§ **Recorded information**:
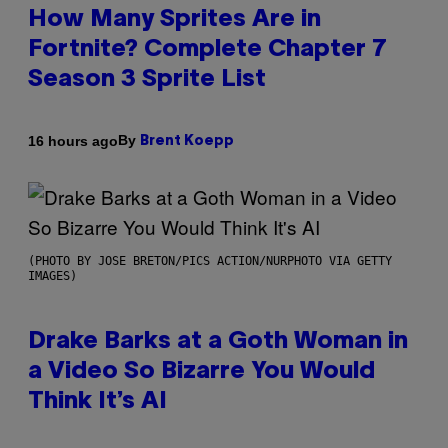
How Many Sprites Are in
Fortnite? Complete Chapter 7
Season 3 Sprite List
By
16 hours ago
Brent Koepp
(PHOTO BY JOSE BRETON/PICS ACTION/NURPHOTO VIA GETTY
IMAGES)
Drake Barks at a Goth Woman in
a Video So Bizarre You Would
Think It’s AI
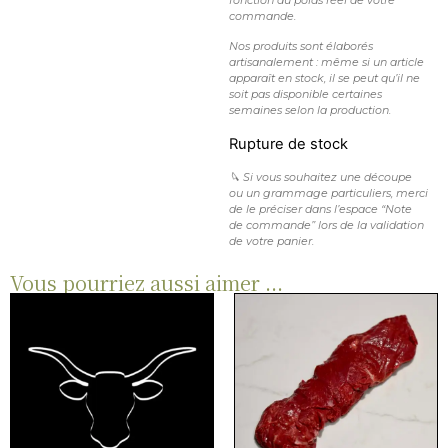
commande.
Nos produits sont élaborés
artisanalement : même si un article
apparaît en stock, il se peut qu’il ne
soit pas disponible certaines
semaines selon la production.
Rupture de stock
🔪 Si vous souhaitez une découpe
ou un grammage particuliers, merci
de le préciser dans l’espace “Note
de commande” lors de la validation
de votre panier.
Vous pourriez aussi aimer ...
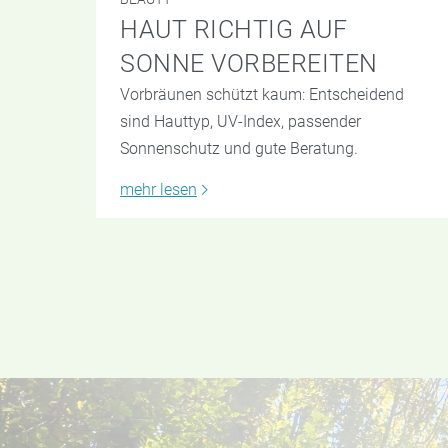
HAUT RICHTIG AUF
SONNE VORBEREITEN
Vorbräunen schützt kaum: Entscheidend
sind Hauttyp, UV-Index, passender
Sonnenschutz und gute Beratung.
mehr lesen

---

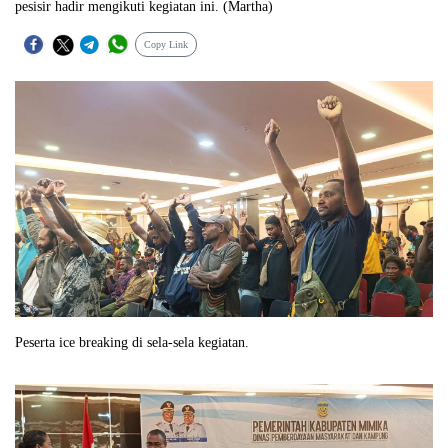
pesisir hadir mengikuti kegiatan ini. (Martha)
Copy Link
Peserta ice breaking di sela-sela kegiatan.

§ **Your assignment**:
Whenever a line in the material above holds the string "commande", copy that line in full.

§ **Result**:
commande.
de commande” lors de la validation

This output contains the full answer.